I received a note from Robert Gaddis of ORtera. It said: "Your recent (piece) regarding HP's AppIQ technology appropriately applauds their initiative to simplify the data center professionals job by collecting information under a single pane of glass. Of course, there are necessary compromises in this implementation. I think this is revealed most vividly when one compares the information presented in SRM products like AppIQ with the information and heuristics in ORtera Atlas, a new product offered by my company."
Rob Gaddis is the CEO and Chairman of ORtera, which is a privately held startup founded last year. Dave Fisk is the chief scientist and vice chairman. He was chief knowledge offer and scientist at Imperial Technology, and a principal scientist at Sun Microsystem's Network Storage unit.
ORtera's Atlas product monitors I/O activity on a system and then analyses the results and applies intelligence (heuristics) to the data. A great description of what it does and what you can do with the data comes from as web log maintained by Adrian Cockroft, a Solaris tuner. I've simply copied his web log entry.
The web log
Monday, August 15, 2005
I wrote a while ago about Dave Fisk's Ortera Atlas tool for storage analysis. I recently had a chance to use a beta release of Atlas on a real problem, and they are about to do a GA release, its ready for prime time.
Like most tools, it can produce masses of numbers and graphs, but compared to other storage analysis tools I've seen it goes further in three ways:
1) It collects critically important data that is not provided by the O/S
2) It processes the data to tell you exactly what is wrong
3) It runs heuristics to tell you how to fix the problem
I wish more tools spent this much effort on solving the actual problem rather than making pretty graphs that only an expert would understand.
What we actually did was run the tool on a pre-production Oracle system using Veritas Filesystem and Volume Manager with Solaris on a SAN connected to a Hitachi storage array. Atlas starts off by looking at all the active processes on the system, and ignoring any that are not doing any I/O. It collects data on which files are being read or written by which process, and what the pattern and sizes are at the system call, file system and device level. You can also set the tool to focus on a set of devices, and gather information on the processes that actually talk to those devices.
Atlas immediately pointed out that two volumes had been concatenated to form a filesystem, and that 98 percent of the accesses were to one of the volumes.
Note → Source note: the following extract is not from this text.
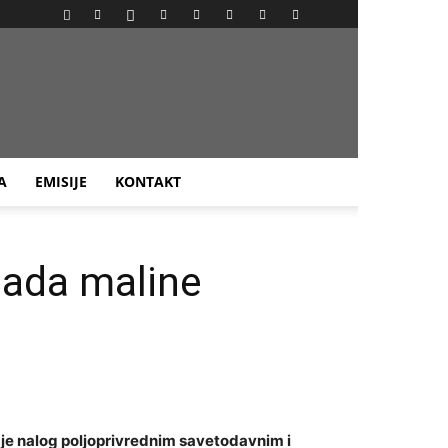
A
EMISIJE
KONTAKT
sada maline
 je nalog poljoprivrednim savetodavnim i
It recommended that the volumes be striped together for better overall performance.
It also pointed out that some of the I/O accesses were taking two seconds to complete at the filesystem level, but only two milliseconds at the device level. I guessed this was CPU starvation caused by fsflush running flat out on this machine which had over 50GB of RAM. Adding set autoup=600 to /etc/system and rebooting made the problem go away. We also saw this effect in the terminal window, where our typing would stop echoing for a few seconds every now and again. I've been told by Sun that the very latest patches finally fix fsflush so that it can't use a lot of CPU time, so large memory machines will finally work properly without needing this tweak.
Finally Atlas showed that the filesystem block size was set too small and Oracle was doing large reads that were being chopped into smaller reads by the filesystem layer before being sent to the device. It gave a specific recommendation for the block size that should be used. Reconfiguring the disks takes a long time to do, but we'll fix it before it goes into production.
We could have figured out the concatenation problem using iostat data, but the other two problems are normally invisible, and the topic of what filesystem block size to use can generate masses of discussion and confusion, so having "virtual Dave Fisk" tell you what blocksize to use can save a lot of time :-)
You can't do this with Storage Essentials
HP's clever Storage Essentials product doesn't provide the level of tuning analysis Atlas delivers. Atlas seems to have put into code the capabilities of a hugely experienced storage I/O specialist.
There is a 30-day demonstration available from ORtera. Atlas is intended for the use of IT specialists, vendors, value-added resellers, and IT consultants. It looks like a beautifully capable product opening windows into storage I/O systems that no other tool can. If you need to delve deep into storage I/O then try it out. It could be the best storage I/O analysis tool available.